Hadoop-Let us Admin

Hadoop Eco System

Hadoop is based on the Google paper on MapReduce published in 2004, and its development started in 2005. At the time, Hadoop was developed to support the open-source web search engine project called Nutch. Eventually, Hadoop separated from Nutch and became its own project under the Apache Foundation.

Apache Hadoop is a framework. It permits the users to store data across a cluster. It permtis distributed processing of large data sets across commodity computers using a simple programming model. Each element of the cluster provides for computation and storage. It is designed to scale up from single servers to thousands of machines. It parallelizes data processing across many nodes computers in a cluster. It speeds up large computations and hides I/O latency.

At its core, Hadoop is a Java–based MapReduce framework. However, due to the rapid adoption of the Hadoop platform, there was a need to support the non–Java user community. Today Hadoop is the best–known MapReduce framework in the market. Currently, several companies have grown around Hadoop to provide support, consulting, and training services for the Hadoop software.

Machine Failure

It is understood that machine failure is the order of the day. Hence it doesnot make sence to rely on hardware to deliver high-availability. Hence the framework itself is designed to detect and handle failures at the application layer, thus delivering a highly-available service on top of a cluster of computers, each of which may be prone to failures.

Hadoop is a composition of various individual components creating the hadoop eco-system.
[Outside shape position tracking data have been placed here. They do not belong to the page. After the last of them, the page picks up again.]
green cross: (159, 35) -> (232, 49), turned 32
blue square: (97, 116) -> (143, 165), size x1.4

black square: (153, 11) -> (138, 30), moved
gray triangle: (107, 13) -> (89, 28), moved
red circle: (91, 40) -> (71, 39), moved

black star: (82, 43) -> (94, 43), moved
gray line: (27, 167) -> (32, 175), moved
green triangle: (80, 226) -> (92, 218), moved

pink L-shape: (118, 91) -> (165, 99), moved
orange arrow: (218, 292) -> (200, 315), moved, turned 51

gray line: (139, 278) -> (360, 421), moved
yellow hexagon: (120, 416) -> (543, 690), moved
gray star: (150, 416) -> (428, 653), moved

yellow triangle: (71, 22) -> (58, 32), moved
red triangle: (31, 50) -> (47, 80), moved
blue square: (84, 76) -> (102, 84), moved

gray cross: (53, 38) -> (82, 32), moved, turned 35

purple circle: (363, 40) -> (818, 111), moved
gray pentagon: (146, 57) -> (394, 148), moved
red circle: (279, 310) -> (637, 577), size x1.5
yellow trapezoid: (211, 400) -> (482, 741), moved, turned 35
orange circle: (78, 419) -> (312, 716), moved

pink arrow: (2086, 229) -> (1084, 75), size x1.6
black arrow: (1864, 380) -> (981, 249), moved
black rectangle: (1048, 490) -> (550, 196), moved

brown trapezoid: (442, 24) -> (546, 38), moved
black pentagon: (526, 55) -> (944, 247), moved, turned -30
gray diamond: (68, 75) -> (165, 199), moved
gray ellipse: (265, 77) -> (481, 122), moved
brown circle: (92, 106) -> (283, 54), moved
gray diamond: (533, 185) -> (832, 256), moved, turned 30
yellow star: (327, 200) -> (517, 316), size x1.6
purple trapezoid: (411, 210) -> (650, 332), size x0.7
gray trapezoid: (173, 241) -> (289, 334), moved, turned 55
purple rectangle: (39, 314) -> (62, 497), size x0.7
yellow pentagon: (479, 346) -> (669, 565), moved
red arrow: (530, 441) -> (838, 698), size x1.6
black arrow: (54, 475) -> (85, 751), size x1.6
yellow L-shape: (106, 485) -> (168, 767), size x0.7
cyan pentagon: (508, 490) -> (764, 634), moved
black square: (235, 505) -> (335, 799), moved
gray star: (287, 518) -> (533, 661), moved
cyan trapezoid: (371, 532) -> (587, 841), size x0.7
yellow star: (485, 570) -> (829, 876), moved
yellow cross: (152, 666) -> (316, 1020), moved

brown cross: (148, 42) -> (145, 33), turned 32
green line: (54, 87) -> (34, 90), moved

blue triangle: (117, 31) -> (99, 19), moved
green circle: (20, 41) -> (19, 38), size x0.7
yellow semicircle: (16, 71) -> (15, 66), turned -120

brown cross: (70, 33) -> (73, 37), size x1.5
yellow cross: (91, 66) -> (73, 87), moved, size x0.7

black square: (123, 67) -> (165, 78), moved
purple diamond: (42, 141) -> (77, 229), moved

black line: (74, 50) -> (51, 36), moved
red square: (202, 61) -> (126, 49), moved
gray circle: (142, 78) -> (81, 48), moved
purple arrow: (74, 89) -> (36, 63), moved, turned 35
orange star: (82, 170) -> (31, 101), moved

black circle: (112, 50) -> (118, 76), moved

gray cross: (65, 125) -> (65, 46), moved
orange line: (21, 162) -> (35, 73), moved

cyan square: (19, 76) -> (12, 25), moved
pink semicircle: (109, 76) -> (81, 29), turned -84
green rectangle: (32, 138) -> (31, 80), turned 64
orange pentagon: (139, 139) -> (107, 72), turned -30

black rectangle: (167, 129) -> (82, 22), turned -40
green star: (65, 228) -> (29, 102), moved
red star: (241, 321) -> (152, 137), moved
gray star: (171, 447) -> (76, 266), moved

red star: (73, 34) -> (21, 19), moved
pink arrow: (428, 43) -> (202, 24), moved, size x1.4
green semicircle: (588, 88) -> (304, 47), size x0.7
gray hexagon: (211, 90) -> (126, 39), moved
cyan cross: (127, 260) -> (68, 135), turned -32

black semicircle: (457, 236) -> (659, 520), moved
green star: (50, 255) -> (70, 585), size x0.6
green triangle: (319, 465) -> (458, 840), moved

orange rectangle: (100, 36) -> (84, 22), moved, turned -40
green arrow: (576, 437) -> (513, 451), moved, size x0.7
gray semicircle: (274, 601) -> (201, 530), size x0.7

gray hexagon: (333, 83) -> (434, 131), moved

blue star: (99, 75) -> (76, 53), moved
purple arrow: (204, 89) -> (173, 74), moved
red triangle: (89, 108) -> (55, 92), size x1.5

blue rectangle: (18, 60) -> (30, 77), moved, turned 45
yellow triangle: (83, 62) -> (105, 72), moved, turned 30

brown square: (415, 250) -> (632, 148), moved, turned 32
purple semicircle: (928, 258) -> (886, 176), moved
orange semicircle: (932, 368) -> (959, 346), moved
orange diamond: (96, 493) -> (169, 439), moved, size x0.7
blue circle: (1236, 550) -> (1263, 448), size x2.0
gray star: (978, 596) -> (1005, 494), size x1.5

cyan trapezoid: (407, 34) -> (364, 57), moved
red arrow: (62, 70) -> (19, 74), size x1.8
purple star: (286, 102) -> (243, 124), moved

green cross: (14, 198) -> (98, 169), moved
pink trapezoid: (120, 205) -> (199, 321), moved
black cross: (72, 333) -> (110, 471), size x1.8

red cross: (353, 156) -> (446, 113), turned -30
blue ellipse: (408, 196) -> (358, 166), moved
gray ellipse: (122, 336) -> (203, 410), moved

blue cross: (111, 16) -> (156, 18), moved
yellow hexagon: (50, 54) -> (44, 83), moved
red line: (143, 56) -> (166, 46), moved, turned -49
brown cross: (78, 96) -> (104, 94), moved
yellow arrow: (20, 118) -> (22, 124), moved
For a very long time, Hadoop remained a system in which users submitted jobs that ran on the entire cluster. Jobs would be executed in a First In, First Out (FIFO) mode. However, this lead to situations in which a long-running, less-important job would hog resources and not allow a smaller yet more important job to execute. To solve this problem, more complex job schedulers in Hadoop, such as the Fair Scheduler and Capacity Scheduler were created. But Hadoop still had scalability limitations that were a result of some deeply entrenched design decisions resulting in Hadoop 2

Hadoop encompasses a multiplicity of tools that are designed and implemented to work together.